Warto zwrócić uwagę na to, że ceny pizzy (niezależnie czy wybieramy pizzę typowo włoską czy nie) są w podobnych cenach jak w większości pizzerii.
Te wspaniałe smaki to zasługa przede wszystkim szefowej kuchni Julii Cybulskiej. Kuchnia w Rucoli jest jej królestwem od 8 lat.
W doborze smaków, poszukiwaniu inspiracji pomaga jej również sam szef pan Tomasz, a pozostałą część zgranej, kuchennej załogi stanowią panowie Arek i Grzegorz.
Skoro już o obsłudze mowa, warto zauważyć ze wszyscy są tam bardzo pozytywni.
Uśmiechnięci, energiczni, aż miło popatrzeć!

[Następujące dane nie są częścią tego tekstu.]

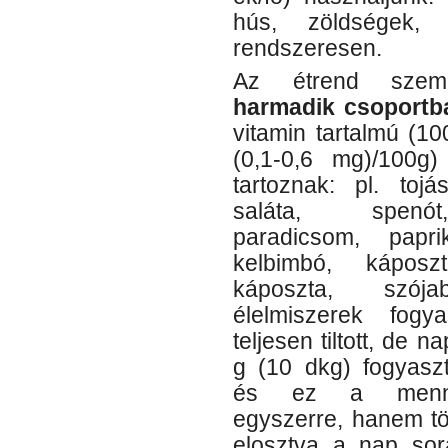
hús, zöldségek,
rendszeresen.
Az étrend szemp
harmadik csoportb
vitamin tartalmú (1
(0,1-0,6 mg)/100g)
tartoznak: pl. tojá
saláta, spenót
paradicsom, paprik
kelbimbó, káposz
káposzta, szój
élelmiszerek fogy
teljesen tiltott, de 
g (10 dkg) fogyaszt
és ez a menn
egyszerre, hanem t
elosztva a nap sor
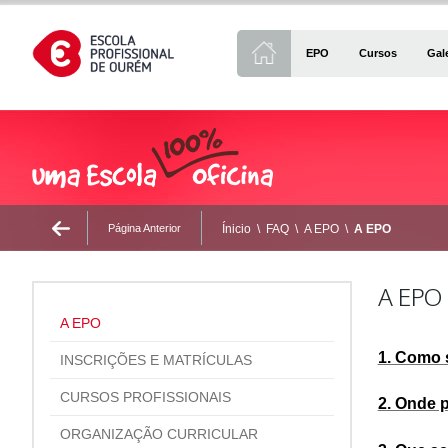
EPO
Cursos
Gal
Página Anterior
Ínicio
\
FAQ
\
A EPO
\
A EPO
A EPO
A EPO
1. Como 
INSCRIÇÕES E MATRÍCULAS
CURSOS PROFISSIONAIS
2. Onde 
ORGANIZAÇÃO CURRICULAR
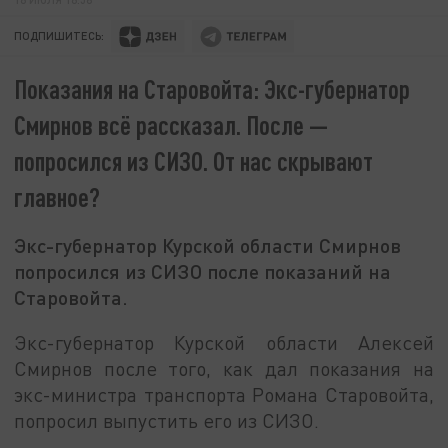
ПОДПИШИТЕСЬ:
Показания на Старовойта: Экс-губернатор
Смирнов всё рассказал. После —
попросился из СИЗО. От нас скрывают
главное?
Экс-губернатор Курской области Смирнов
попросился из СИЗО после показаний на
Старовойта.
Экс-губернатор Курской области Алексей
Смирнов после того, как дал показания на
экс-министра транспорта Романа Старовойта,
попросил выпустить его из СИЗО.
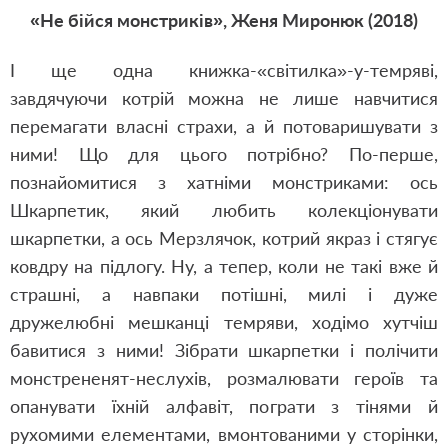
«Не бійся монстриків», Женя Миронюк (2018)
І ще одна книжка-«світилка»-у-темряві,
завдячуючи котрій можна не лише навчитися
перемагати власні страхи, а й потоваришувати з
ними! Що для цього потрібно? По-перше,
познайомитися з хатніми монстриками: ось
Шкарпетик, який любить колекціонувати
шкарпетки, а ось Мерзлячок, котрий якраз і стягує
ковдру на підлогу. Ну, а тепер, коли не такі вже й
страшні, а навпаки
потішн
і, милі і дуже
дружелюбні мешканці темряви, ходімо хутчіш
бавитися з ними! Зібрати шкарпетки і полічити
монстрененят-неслухів, розмалювати героїв та
опанувати їхній алфавіт, пограти з тінями й
рухомими елементами, вмонтованими у сторінки,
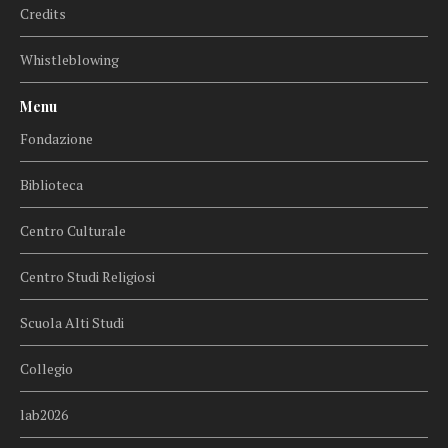
Credits
Whistleblowing
Menu
Fondazione
Biblioteca
Centro Culturale
Centro Studi Religiosi
Scuola Alti Studi
Collegio
lab2026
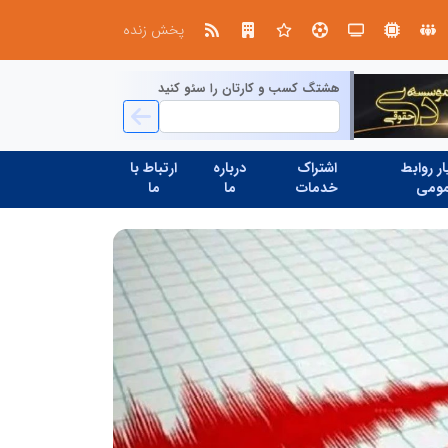
ین حسینی
پخش زنده
هشتگ کسب و کارتان را سئو کنید
ر روابط
اشتراک
درباره
ارتباط با
ومی
خدمات
ما
ما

A jak tam trafić, po zapachu?
Restauracja znajduje się na ulicy Abrahama 15 A w Gdańsku Oliwie. Miejsce na uboczu, z dala od głównych ulic czy centrów handlowych. Skąd więc taki sukces i liczni goście? Rucola to dla mnie idealny przykład na to, że wystarczy wyśmienita kuchnia oraz miła atmosfera aby restauracja obroniła się na rynku.
Reklama jest niepotrzebna, wystarczy poczta pantoflowa. Swoją wyśmienitą kuchnią Rucola broni się już 9 lat! Po licznych komentarzach na forach internetowych, widać że ma swoich stałych klientów, a w ich szeregach znajduje się mnóstwo sław. W restauracji znajduje się też Księga Pamiątkowa. Warto do niej zajrzeć, bo zawiera historię tego miejsca – od wycinków z gazet z informacją o otwarciu, po najnowsze wydarzenia.
Do knajpy przyciąga również wnętrze. Podobnie jak dania w karcie, tak i elementy wystroju pochodzą z różnych zakątków świata. Jest bardzo przytulnie, zarówno w środku jak i w „ogródku” mnóstwo jest orientalnych dodatków. W „ogródku” piszę w cudzysłowie nie przez przypadek.
To nie jest typowy, restauracyjny ogródek gdzie stoły na zewnątrz po prostu otoczone są płotkiem. Tutaj całość zaaranżowana jest tak, aby przechodnie nie zaglądali gościom w talerze. Są tam wygodne fotele, kanapy, zasłonki oddzielające poszczególne partie i mnóstwo dodatków tworzących niepowtarzalny klimat.
Mój ulubiony dodatek to świecznik znajdujący się na barze. Zarówno on, jak i wosk którym jest oblany pamięta początki Rucoli, aż do dnia dzisiejszego. Piękna pamiątka, która zmienia się i „starzeje” wraz z restauracją.
Jestem pewna, że wielu z Państwa odwiedziło już Rucolę. Jak wrażenia, czy macie Państwo swoje ulubione smaki?
Ja z pewnością chętnie wrócę tam jeszcze nie raz i Państwa również zapraszam na randkę, spotkanie z przyjaciółmi, rodzinne imprezy… to jest miejsce dla wszystkich!